Evonik & SKC Hope to Partner on HPPO Expansion
SKC, Evonik seek HPPO partnership
- Published : Oct 10, 2017 – 15:04
- Updated : Oct 10, 2017 – 18:15
Evonik, a licensor of hydrogen peroxide to propylene oxide (HPPO) technology, is the inventor of the HPPO technology, which employs hydrogen peroxide as an oxidizing agent to oxidize propylene, which produces only water as a byproduct, the company said.
The South Korean firm, for its part, is seeking a partnership to introduce the HPPO technology and enter the operation and maintenance business with Evonik, it said. SKC has already signed a memorandum of understanding with two plastic makers in China and the Middle East, with three others also expressing intention to collaborate. It is now seeking to have Evonik participate in that global partnership.
|A SKC HPPO plant in Ulsan, Korea (SKC)|
SKC commercialized the environmentally clean technology in 2008 for the first time in the world, two years after Evonik introduced the technology. For the past 10 years, the South Korean chemical firm has been operating a HPPO plant at 100 percent capacity. Commercializing the HPPO technology had been considered a difficult task even with full disclosure of the technology, as it requires going through a complex application process, it added.

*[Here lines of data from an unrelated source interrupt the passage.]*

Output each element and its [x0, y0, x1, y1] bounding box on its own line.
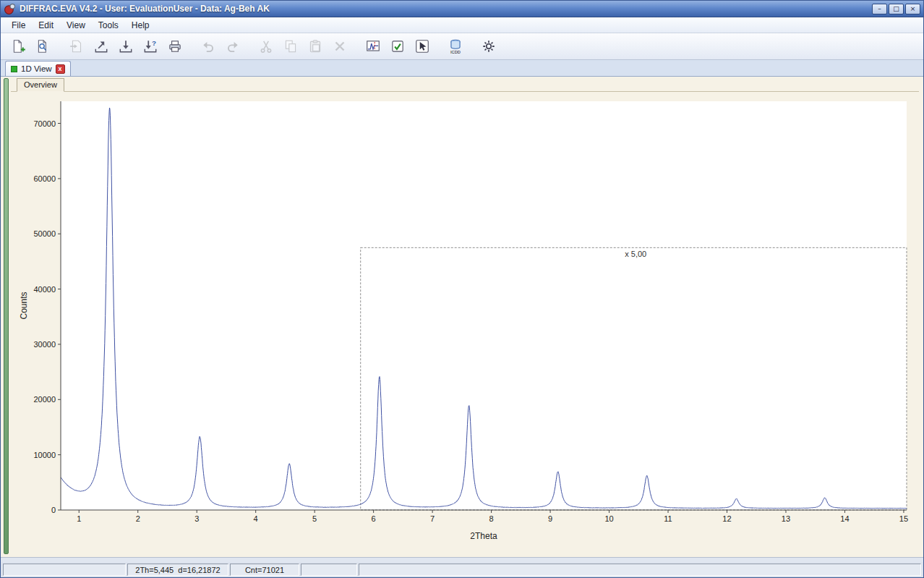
y-tick-label: 20000 — [33, 395, 56, 404]
x-tick-label: 14 — [840, 514, 849, 523]
x-axis-title: 2Theta — [470, 531, 497, 541]
scale-factor-label: x 5,00 — [625, 250, 646, 258]
menu-view[interactable]: View — [60, 18, 92, 33]
view-selector-strip[interactable] — [4, 78, 9, 554]
status-cursor-position: 2Th=5,445 d=16,21872 — [127, 564, 228, 576]
svg-text:?: ? — [152, 39, 156, 47]
x-tick-label: 4 — [254, 514, 258, 523]
import-button[interactable] — [115, 35, 137, 57]
status-count-value: Cnt=71021 — [230, 564, 299, 576]
export-button[interactable] — [90, 35, 112, 57]
plot-area[interactable] — [61, 101, 907, 510]
copy-icon — [283, 38, 299, 54]
maximize-icon[interactable]: □ — [889, 4, 904, 14]
x-tick-label: 15 — [899, 514, 908, 523]
status-bar: 2Th=5,445 d=16,21872 Cnt=71021 — [1, 562, 923, 577]
tab-bar: 1D View x — [1, 60, 923, 77]
svg-text:ICDD: ICDD — [450, 50, 461, 54]
import-wizard-button[interactable]: ? — [140, 35, 161, 57]
menu-help[interactable]: Help — [125, 18, 156, 33]
y-tick-label: 0 — [51, 506, 56, 514]
status-panel-message — [3, 564, 126, 576]
open-preview-button[interactable] — [33, 35, 54, 57]
close-icon[interactable]: × — [905, 4, 920, 14]
menu-tools[interactable]: Tools — [92, 18, 125, 33]
x-tick-label: 7 — [430, 514, 435, 523]
menu-file[interactable]: File — [5, 18, 32, 33]
cut-icon — [258, 38, 274, 54]
paste-button — [304, 35, 326, 57]
tab-label: 1D View — [21, 64, 52, 73]
append-icon — [69, 38, 85, 54]
x-tick-label: 2 — [136, 514, 140, 523]
checklist-tool-button[interactable] — [387, 35, 408, 57]
redo-button — [222, 35, 244, 57]
scan-tool-icon — [365, 38, 381, 54]
status-panel-filler — [359, 564, 921, 576]
y-tick-label: 60000 — [33, 174, 56, 183]
undo-button — [197, 35, 219, 57]
x-tick-label: 13 — [782, 514, 790, 523]
diffraction-chart[interactable]: x 5,001234567891011121314150100002000030… — [14, 94, 917, 557]
x-tick-label: 5 — [312, 514, 317, 523]
y-tick-label: 50000 — [33, 229, 56, 238]
toolbar: ?ICDD — [1, 33, 923, 60]
new-scan-button[interactable] — [8, 35, 30, 57]
delete-icon — [332, 38, 348, 54]
new-scan-icon — [11, 38, 27, 54]
x-tick-label: 3 — [194, 514, 199, 523]
y-axis-title: Counts — [19, 292, 29, 319]
y-tick-label: 10000 — [33, 451, 56, 459]
delete-button — [329, 35, 351, 57]
check-tool-icon — [390, 38, 406, 54]
append-button — [66, 35, 87, 57]
tab-overview[interactable]: Overview — [17, 78, 64, 92]
export-icon — [93, 38, 109, 54]
x-tick-label: 1 — [77, 514, 81, 523]
pointer-tool-button[interactable] — [411, 35, 433, 57]
paste-icon — [307, 38, 323, 54]
print-icon — [167, 38, 183, 54]
redo-icon — [225, 38, 241, 54]
copy-button — [280, 35, 301, 57]
app-window: DIFFRAC.EVA V4.2 - User: EvaluationUser … — [0, 0, 924, 578]
y-tick-label: 30000 — [33, 340, 56, 349]
view-type-icon — [11, 66, 17, 72]
minimize-icon[interactable]: – — [872, 4, 887, 14]
chart-panel: Overview x 5,001234567891011121314150100… — [1, 77, 923, 557]
settings-icon — [481, 38, 497, 54]
icdd-icon: ICDD — [448, 38, 463, 54]
y-tick-label: 40000 — [33, 285, 56, 294]
pointer-tool-icon — [414, 38, 430, 54]
y-tick-label: 70000 — [33, 119, 56, 128]
open-preview-icon — [35, 38, 51, 54]
app-icon — [4, 3, 16, 15]
cut-button — [255, 35, 277, 57]
x-tick-label: 6 — [372, 514, 376, 523]
print-button[interactable] — [164, 35, 186, 57]
status-panel-extra — [301, 564, 357, 576]
undo-icon — [200, 38, 216, 54]
x-tick-label: 9 — [548, 514, 552, 523]
menu-edit[interactable]: Edit — [32, 18, 60, 33]
scan-tool-button[interactable] — [362, 35, 384, 57]
import-icon — [118, 38, 134, 54]
window-controls: – □ × — [872, 4, 920, 14]
close-tab-icon[interactable]: x — [56, 64, 65, 74]
bottom-strip — [1, 557, 923, 562]
icdd-database-button[interactable]: ICDD — [445, 35, 466, 57]
x-tick-label: 10 — [604, 514, 613, 523]
title-bar[interactable]: DIFFRAC.EVA V4.2 - User: EvaluationUser … — [1, 1, 923, 17]
settings-button[interactable] — [478, 35, 500, 57]
menu-bar: FileEditViewToolsHelp — [1, 17, 923, 33]
panel-divider — [11, 91, 919, 92]
x-tick-label: 12 — [722, 514, 731, 523]
window-title: DIFFRAC.EVA V4.2 - User: EvaluationUser … — [20, 4, 872, 14]
tab-1d-view[interactable]: 1D View x — [5, 61, 71, 76]
import-wizard-icon: ? — [142, 38, 158, 54]
x-tick-label: 8 — [489, 514, 494, 523]
x-tick-label: 11 — [664, 514, 672, 523]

SKC is also looking to collaborate with Evonik in the hydrogen peroxide business, an essential part for the HPPO operation. The HPPO technology requires a stable and massive supply of hydrogen peroxide, which drives companies to usually have hydrogen peroxide production plants next to HPPO plants.
SKC said partnership in the HPPO technology could help the two companies secure a bigger presence in the propylene oxide market worth $13.5 billion a year. Of the market, the percentage of products produced by the HPPO technology remains low with a 16.7 percent share, the company said, highlighting its business potential.
“We are in discussion with Evonik to expand the HPPO business by launching a joint venture or entering maintenance and operation together,” a SKC official said. “We will both try to find a win-win strategy.”